Hi everyone!
I've been playing around a bit with clusterProfiler to work with RNAseq data. When running my own data I noticed that when I ran the same function repeatedly, I would get different results. This happens for both gseKEGG and gseGO, even when I directly copy the commands I used a minute before, different gene sets are claimed to be enriched. I tried the same with the sample data set that they use in examples for this package and saw the same effect and also tried increasing the number of permutations, which didn't really seem to help. I think I'm missing something obvious - could someone help me out?
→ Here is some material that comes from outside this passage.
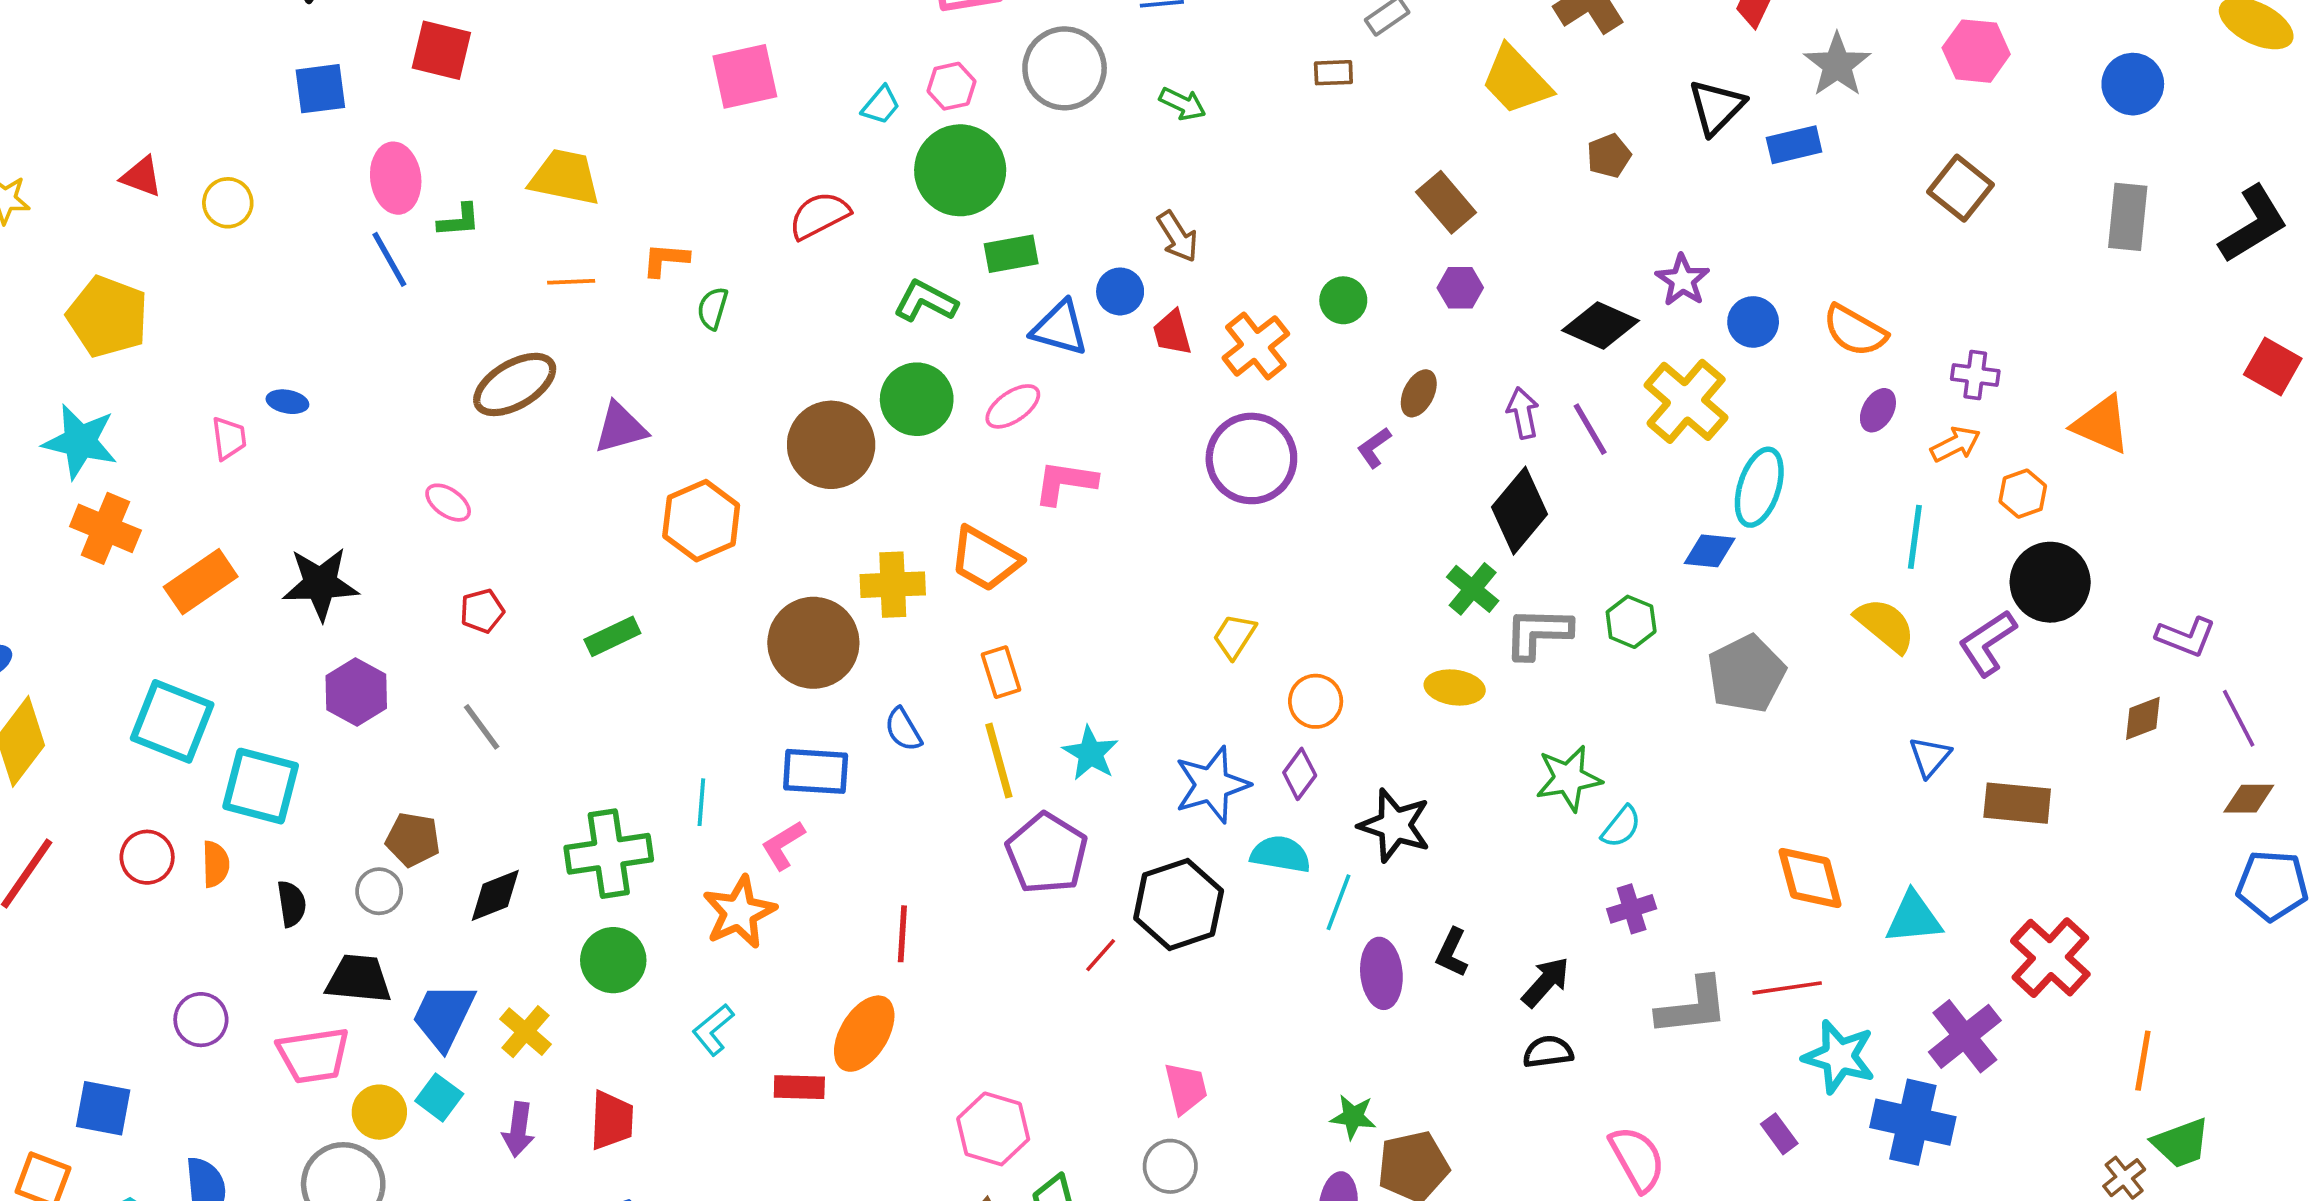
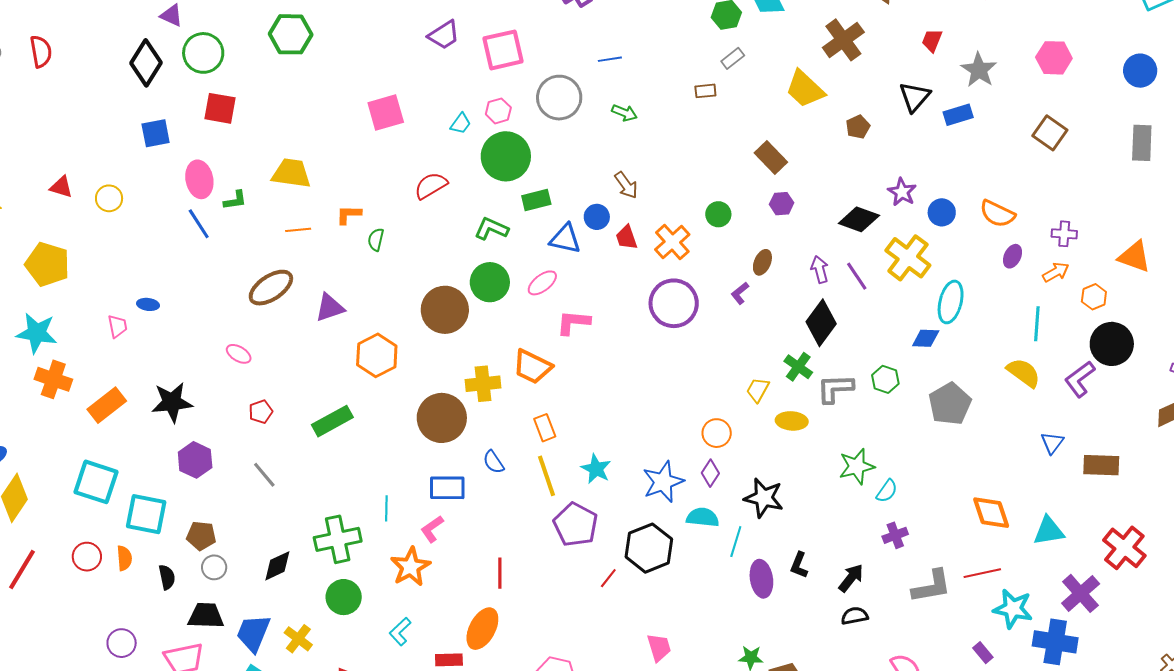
green rectangle: (612, 636) -> (332, 421), size x1.4
yellow trapezoid: (1234, 636) -> (758, 390), moved
brown pentagon: (413, 840) -> (201, 536), moved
Below is the code I was using and the output, as well as the output of sessionInfo if that helps any:
data(geneList, package="DOSE")
gseGO(geneList = geneList,
OrgDb = org.Hs.eg.db,
ont = "CC",
nPerm = 1000,
minGSSize = 100,
maxGSSize = 500,
pvalueCutoff = 0.05,
verbose = FALSE)
Output 1
#
# Gene Set Enrichment Analysis
#
#...@organism Homo sapiens
#...@setType CC
#...@keytype ENTREZID
#...@geneList Named num [1:12495] 4.57 4.51 4.42 4.14 3.88 ...
- attr(*, "names")= chr [1:12495] "4312" "8318" "10874" "55143" ...
#...nPerm 1000
#...pvalues adjusted by 'BH' with cutoff <0.05
#...34 enriched terms found
'data.frame': 34 obs. of 11 variables:
$ ID : chr "GO:0031012" "GO:0005578" "GO:0042383" "GO:0000776" ...
$ Description : chr "extracellular matrix" "proteinaceous extracellular matrix" "sarcolemma" "kinetochore" ...
$ setSize : int 399 268 108 103 127 101 121 109 119 139 ...
$ enrichmentScore: num -0.492 -0.557 -0.463 0.675 0.407 ...
$ NES : num -2.15 -2.36 -1.76 2.73 1.73 ...
$ pvalue : num 0.00128 0.00131 0.00146 0.00309 0.0031 ...
$ p.adjust : num 0.0295 0.0295 0.0295 0.0295 0.0295 ...
$ qvalues : num 0.0219 0.0219 0.0219 0.0219 0.0219 ...
$ rank : num 1918 1918 2526 449 1905 ...
$ leading_edge : chr "tags=35%, list=15%, signal=31%" "tags=43%, list=15%, signal=37%" "tags=34%, list=20%, signal=28%" "tags=26%, list=4%, signal=25%" ...
$ core_enrichment: chr "4017/6649/1288/4811/57124/3910/51162/3371/1973/1291/1397/1301/22918/56547/7474/3490/79875/7450/80781/79625/1490"| __truncated__ "4017/1288/4811/57124/3910/3371/1291/1301/56547/7474/79875/7450/80781/79625/1490/1280/1306/4314/80070/8425/977/4"| __truncated__ "5532/3880/6443/5530/6326/10211/825/6548/1291/7402/7779/8082/2318/80024/844/8910/79026/6717/3752/481/1293/358/47"| __truncated__ "1062/10403/55355/220134/4751/79019/55839/54821/4085/81930/81620/332/7272/9212/891/11004/5347/701/11130/79682/57"| __truncated__ ...
Output2
# Gene Set Enrichment Analysis
#
#...@organism Homo sapiens
#...@setType CC
#...@keytype ENTREZID
#...@geneList Named num [1:12495] 4.57 4.51 4.42 4.14 3.88 ...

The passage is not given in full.